E, invece, i genitori che fanno?

Ebbene: null’altro che navigare sul loro smartphone.

Certo, un adulto, e questa è la differenza con un bambino, può scegliere di smettere, può scegliere il dialogo invece della chat o delle mail con la scusa (cosa ancora peggiore) che “deve lavorare”. Un adulto può superare, se vuole, la sua dipendenza digitale, a differenza del bambino che non sa nemmeno di avere una dipendenza digitale precoce, ma che la sta solo sviluppando perchè ha visto mamma, papà, nonni, zie e amichetti fare altrettanto.

Quindi, non chiediamoci che cosa fare se nostro figlio vuole sempre avere il tablet o se ci ruba lo smartphone e sembra soffrire di dipendenza digitale precoce. La risposta è semplice: lasciare il nostro, evitarlo il più possibile e, questo, prima ancora di vietarne l’uso ai più piccoli.
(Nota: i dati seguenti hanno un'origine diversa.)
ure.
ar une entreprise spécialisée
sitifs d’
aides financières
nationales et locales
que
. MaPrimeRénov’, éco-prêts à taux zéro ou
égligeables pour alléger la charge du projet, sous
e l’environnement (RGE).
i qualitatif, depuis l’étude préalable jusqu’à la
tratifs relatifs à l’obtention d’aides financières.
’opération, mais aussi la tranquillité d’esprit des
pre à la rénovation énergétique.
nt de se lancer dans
Inoltre, prendiamo consapevolezza dei possibili rischi, variabili a seconda dell’età e nel momento in cui noi adulti regaliamo ai nostri figli uno strumento tecnologico che sia uno smartphone, un tablet o un PC dobbiamo anche necessariamente dar loro istruzioni su come utilizzarli al meglio, tenendo bene a mente le possibili conseguenze che possono avere sullo stato fisico, psicologico e sull’apprendimento dei bambini e degli adolescenti, in particolare per quanto riguarda la loro capacità di concentrazione e l’innesco della dipendenza digitale precoce.
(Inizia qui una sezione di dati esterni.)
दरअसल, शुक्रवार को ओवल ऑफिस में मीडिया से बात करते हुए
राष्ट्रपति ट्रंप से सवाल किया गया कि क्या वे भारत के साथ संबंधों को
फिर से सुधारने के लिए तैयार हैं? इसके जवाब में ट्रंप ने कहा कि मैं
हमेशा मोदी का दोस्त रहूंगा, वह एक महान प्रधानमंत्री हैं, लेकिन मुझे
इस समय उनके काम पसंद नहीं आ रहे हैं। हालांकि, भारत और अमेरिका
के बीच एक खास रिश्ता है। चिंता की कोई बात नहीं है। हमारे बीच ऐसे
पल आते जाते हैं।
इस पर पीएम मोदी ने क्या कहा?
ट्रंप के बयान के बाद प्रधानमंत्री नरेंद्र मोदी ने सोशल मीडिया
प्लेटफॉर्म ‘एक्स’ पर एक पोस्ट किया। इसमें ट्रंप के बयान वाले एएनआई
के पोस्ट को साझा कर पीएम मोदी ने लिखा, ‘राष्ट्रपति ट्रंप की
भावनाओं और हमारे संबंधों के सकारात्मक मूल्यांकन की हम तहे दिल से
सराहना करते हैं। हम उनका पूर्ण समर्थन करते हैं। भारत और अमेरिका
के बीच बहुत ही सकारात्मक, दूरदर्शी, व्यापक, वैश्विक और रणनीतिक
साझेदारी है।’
Infatti, uno studio recente realizzato dalla Microsoft ha rivelato che, a causa di applicazioni e siti internet studiati per catturare l’attenzione, vi è stato un peggioramento della soglia di attenzione che è scesa a otto secondi, peggio di un pesce rosso che è capace di concentrarsi per nove secondi.
Oggi i giovanissimi socializzano quasi esclusivamente attraverso gli smartphone e questa forma di comunicazione incide sulla loro salute non solo da un punto di vista fisica ma particolarmente mentale.
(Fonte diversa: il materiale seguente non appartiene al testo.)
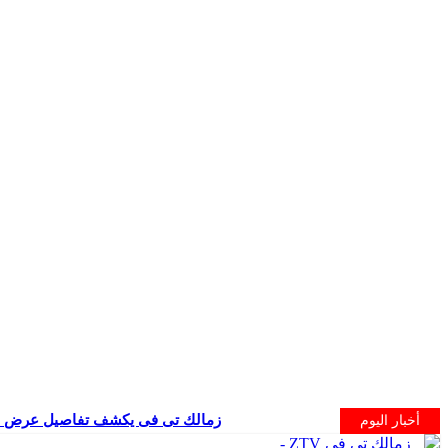
زمالك تى فى يكشف تفاصيل عرض الح
أخبار اليوم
Un tempo i giovani avevano la necessità di vedersi, stare insieme, parlare, abbracciarsi, guardarsi negli occhi, emozionarsi. Ora la maggior parte di loro è concentrata su uno schermo, connessa con il mondo intero, spesso, nella più completa solitudine, senza limiti temporali. Ora un giovane può conoscere amici, fare esperienze, stando chiuso nella sua stanza, al sicuro, senza mettersi in gioco, senza rischiare nulla. Chiudersi in camera o in casa diventa una scelta difensiva: piuttosto che sentirsi giudicati o criticati ci si rifugia su Internet, uno spazio che permette di costruire altri mondi. Alcuni ragazzini iniziano già dalla preadolescenza a chiudersi in casa, spesso davanti al PC, rifiutando la scuola e le relazioni reali perché non si sentono all’altezza degli standard sociali, per mancanza di stimoli o per sfuggire al bullismo.

Soluzioni:

Una Società “educante” (siamo lontani, molto lontani) deve informare i cittadini dei rischi per la persona e per la famiglia sulla dipendenza digitale precoce. Non causano danni alla salute solo il fumo (per cui si è fatto qualcosa), la guida pericolosa (per cui non si fa niente), il traffico caotico (per cui non si fa niente), l’alcol (per cui si fa poco perchè prevalgono o gli interessi economici), le droghe (per cui gli interessi prevalgono ancora di più) ma anche l’uso improprio, come i cellulari e tablet e computer e dunque la dipendenza digitale precoce (per cui non si fa quasi niente). E’ necessario, se non indispensabile, nutrire la mente e il cuore dei nostri figli e il nostro, con il gioco, la lettura, la musica, la passeggiata insieme, il raccontare storie vere di vita nostra vissuta o favole, insomma recuperando la comunicazione e la relazione.